Duty of care empowered by a beautiful idea
By his own admission, Troy Westley was born 20 years too early. He graduated from Monash University in 1989 with a Bachelor of Applied Science (Computing) at a time of brick-sized mobile phones, no worldwide web and punch-card-coded computers. The time of the internet entrepreneur had yet to arrive.
Instead, he joined the workforce as a computer programmer, but succumbed quickly to an interest in business development and sales. He bided his time with global powerhouses such as Oracle and Google. Then, when the technology dominoes were aligned, he struck out on his own with the kind of idea that subsequently has people wondering why no-one thought of it before.
‘It’ is CareMonkey, a cloud-based service that revolutionised the administration of duty-of-care forms, achieving the same thing Twitter did for social chitchat – it made the information available at everyone’s fingertips in a timely, efficient manner. Westley basically invented the social care network.
The company’s earliest customers were schools facing the challenges of using paper forms to administer information about life-threatening medical conditions among students, particularly allergies and asthma.
CareMonkey provides parents with updateable digital forms they share with teachers who can access the information via a browser in the classroom, on excursions or away at camps anywhere in the world. Access is even available via a smartphone app with no internet connection. CareMonkey can – and has – helped save lives.
The scope of the service has since grown to include every conceivable type of duty-of-care form, including staff service forms. The client base, too, has expanded.

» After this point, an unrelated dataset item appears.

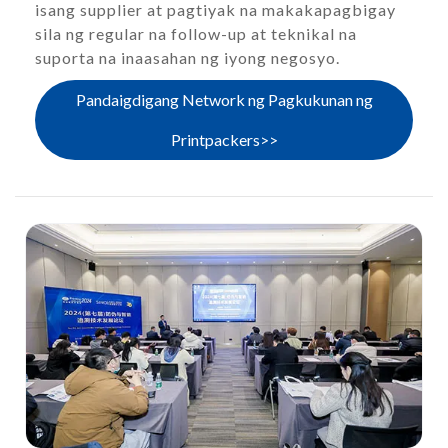
isang supplier at pagtiyak na makakapagbigay
sila ng regular na follow-up at teknikal na
suporta na inaasahan ng iyong negosyo.
Pandaigdigang Network ng Pagkukunan ng
Printpackers>>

“Schools, sporting clubs, church and scouting groups are enthusiastic adopters, with Monash among CareMonkey’s thousands of social care networks,” Westley says. Community service providers and the disability sector are now also on board, with users of the Melbourne-based company located around the world, including in the UK, the US, Canada and as far afield as Kazakhstan.
More than a business
Organisations access CareMonkey via an annual subscription. However, there’s another face to the company. As a father of seven children, Westley knows first-hand the importance of sharing life-saving medical information with family members or even babysitters.
“We need to generate an income, of course, but the company also offers a free service to parents to help them share important information within the family,” Westley says. “I love that we offer the free service. It contributes to the satisfaction I get from running the company.”
In a delightful twist, it was this family-based need that actually provided the inspiration for CareMonkey. Westley recalls discovering his son’s asthma action plan uselessly stuffed into a home-office filing cabinet. That was the day he first envisioned CareMonkey.
In just five years, the company has transformed from a struggling start-up to the winner of multiple awards, including the prestigious Talent Unleashed 2015 competition judged by Virgin chief Sir Richard Branson and Apple co-founder Steve Wozniak. CareMonkey’s international reach is growing, and Westley now uses his experience to mentor entrepreneurs.
Students at Monash Business School can look out for him, as Westley is known to return to his alma mater to provide an insider’s perspective on how to make caring a source of inspiration for a successful internet start-up.